__Exercise brief__: Since only the words are wanted, reproduce every entry exactly and leave the images behind.

__Material shown__:
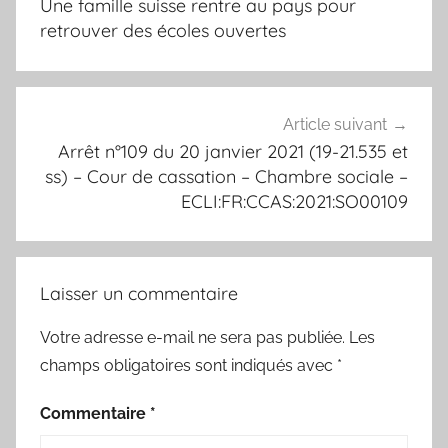
Une famille suisse rentre au pays pour
l’article
retrouver des écoles ouvertes
Article suivant
Arrêt n°109 du 20 janvier 2021 (19-21.535 et
ss) – Cour de cassation – Chambre sociale –
ECLI:FR:CCAS:2021:SO00109
Laisser un commentaire
Votre adresse e-mail ne sera pas publiée.
Les
champs obligatoires sont indiqués avec
*
Commentaire
*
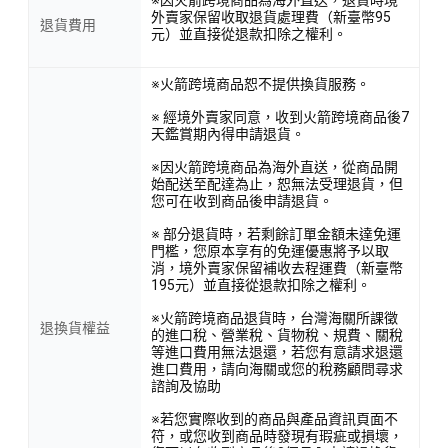
外賣家保留收取退貨處理費（新臺幣95
退貨費用
元）並直接從退款扣除之權利。
※火箭跨境商品恕不提供換貨服務。
※ 經境外賣家同意，收到火箭跨境商品後7
早餐或下午茶：為您補充能量，開啟美好的一天。運動前後：
天鑑賞期內得申請退貨。
快速補充能量，提升運動表現。宵夜解饞：滿足口慾的同時，
※因火箭跨境商品為海外直送，從商品開
也不怕造成身體負擔。
始配送至配達為止，恕無法受理退貨，但
您可在收到商品後申請退貨。
※ 部分退貨時，若剩餘訂單金額未達免運
<產品資訊皆由跨境廠商提供，
產品資訊部分文字係由AI產出
，
門檻，您原本享有的免運優惠將予以取
消，境外賣家保留補收去程運費（新臺幣
翻譯內容僅供參考，相關說明應以實際產品標示資訊為準>
195元）並直接從退款扣除之權利。
※火箭跨境商品退貨時，台灣海關所課徵
退換貨權益
的進口稅、營業稅、貨物稅、規費、關稅
等進口費用無法退還，若您有意請求退還
進口費用，請向海關或您的稅務顧問尋求
諮詢及協助
※若您實際收到的商品與產品資訊頁面不
符，或您收到商品時發現有瑕疵或損壞，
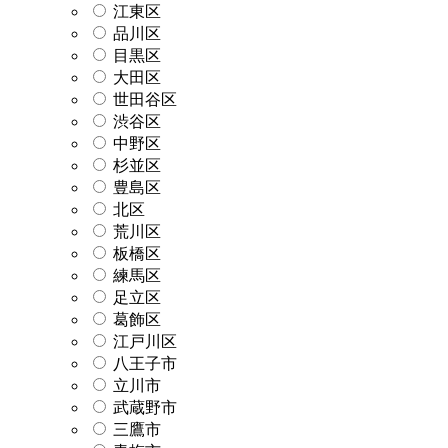
江東区
品川区
目黒区
大田区
世田谷区
渋谷区
中野区
杉並区
豊島区
北区
荒川区
板橋区
練馬区
足立区
葛飾区
江戸川区
八王子市
立川市
武蔵野市
三鷹市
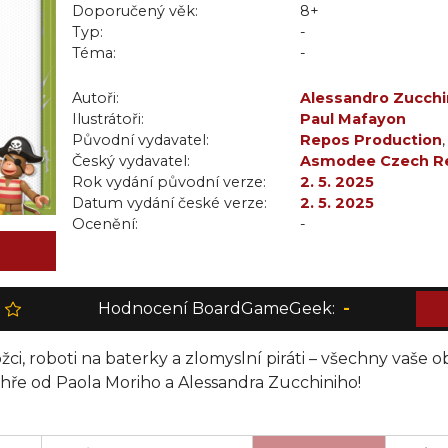
Doporučený věk:
8+
Typ:
-
Téma:
-
Autoři:
Alessandro Zucchi
Ilustrátoři:
Paul Mafayon
Původní vydavatel:
Repos Production
Český vydavatel:
Asmodee Czech Re
Rok vydání původní verze:
2. 5. 2025
Datum vydání české verze:
2. 5. 2025
Ocenění:
-
Hodnocení BoardGameGeek:
-
žci, roboti na baterky a zlomyslní piráti – všechny vaše 
 hře od Paola Moriho a Alessandra Zucchiniho!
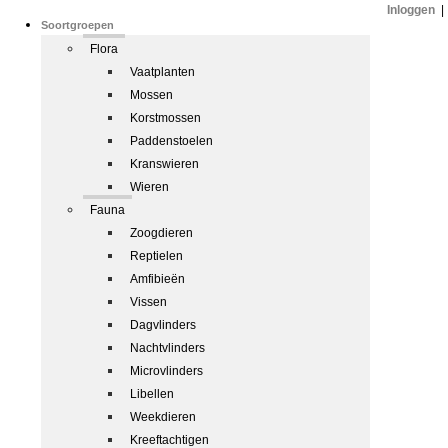
Inloggen
|
Soortgroepen
Flora
Vaatplanten
Mossen
Korstmossen
Paddenstoelen
Kranswieren
Wieren
Fauna
Zoogdieren
Reptielen
Amfibieën
Vissen
Dagvlinders
Nachtvlinders
Microvlinders
Libellen
Weekdieren
Kreeftachtigen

__Your solution__:
Une famille suisse rentre au pays pour
l’article
retrouver des écoles ouvertes
Article suivant
Arrêt n°109 du 20 janvier 2021 (19-21.535 et
ss) – Cour de cassation – Chambre sociale –
ECLI:FR:CCAS:2021:SO00109
Laisser un commentaire
Votre adresse e-mail ne sera pas publiée.
Les
champs obligatoires sont indiqués avec
*
Commentaire
*
外賣家保留收取退貨處理費（新臺幣95
退貨費用
元）並直接從退款扣除之權利。
※火箭跨境商品恕不提供換貨服務。
※ 經境外賣家同意，收到火箭跨境商品後7
早餐或下午茶：為您補充能量，開啟美好的一天。運動前後：
天鑑賞期內得申請退貨。
快速補充能量，提升運動表現。宵夜解饞：滿足口慾的同時，
※因火箭跨境商品為海外直送，從商品開
也不怕造成身體負擔。
始配送至配達為止，恕無法受理退貨，但
您可在收到商品後申請退貨。
※ 部分退貨時，若剩餘訂單金額未達免運
<產品資訊皆由跨境廠商提供，
產品資訊部分文字係由AI產出
，
門檻，您原本享有的免運優惠將予以取
消，境外賣家保留補收去程運費（新臺幣
翻譯內容僅供參考，相關說明應以實際產品標示資訊為準>
195元）並直接從退款扣除之權利。
※火箭跨境商品退貨時，台灣海關所課徵
退換貨權益
的進口稅、營業稅、貨物稅、規費、關稅
等進口費用無法退還，若您有意請求退還
進口費用，請向海關或您的稅務顧問尋求
諮詢及協助
※若您實際收到的商品與產品資訊頁面不
符，或您收到商品時發現有瑕疵或損壞，
江東区
品川区
目黒区
大田区
世田谷区
渋谷区
中野区
杉並区
豊島区
北区
荒川区
板橋区
練馬区
足立区
葛飾区
江戸川区
八王子市
立川市
武蔵野市
三鷹市
Doporučený věk:
8+
Typ:
-
Téma:
-
Autoři:
Alessandro Zucchi
Ilustrátoři:
Paul Mafayon
Původní vydavatel:
Repos Production
Český vydavatel:
Asmodee Czech Re
Rok vydání původní verze:
2. 5. 2025
Datum vydání české verze:
2. 5. 2025
Ocenění:
-
Hodnocení BoardGameGeek:
-
žci, roboti na baterky a zlomyslní piráti – všechny vaše 
 hře od Paola Moriho a Alessandra Zucchiniho!
Inloggen
|
Soortgroepen
Flora
Vaatplanten
Mossen
Korstmossen
Paddenstoelen
Kranswieren
Wieren
Fauna
Zoogdieren
Reptielen
Amfibieën
Vissen
Dagvlinders
Nachtvlinders
Microvlinders
Libellen
Weekdieren
Kreeftachtigen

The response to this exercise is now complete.